Assignment: Wherever a line holds the word "joke", copy that line from the data.

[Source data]

========

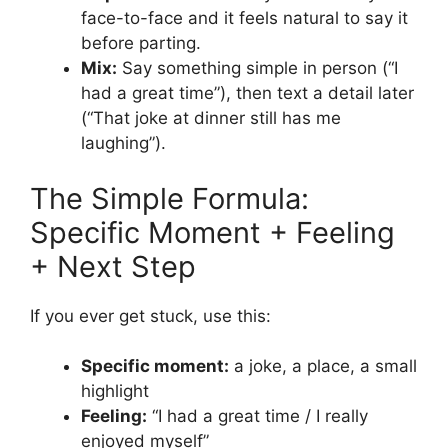
face-to-face and it feels natural to say it
before parting.
Mix:
Say something simple in person (“I
had a great time”), then text a detail later
(“That joke at dinner still has me
laughing”).
The Simple Formula:
Specific Moment + Feeling
+ Next Step
If you ever get stuck, use this:
Specific moment:
a joke, a place, a small
highlight
Feeling:
“I had a great time / I really
enjoyed myself”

========

Written answer:
(“That joke at dinner still has me
a joke, a place, a small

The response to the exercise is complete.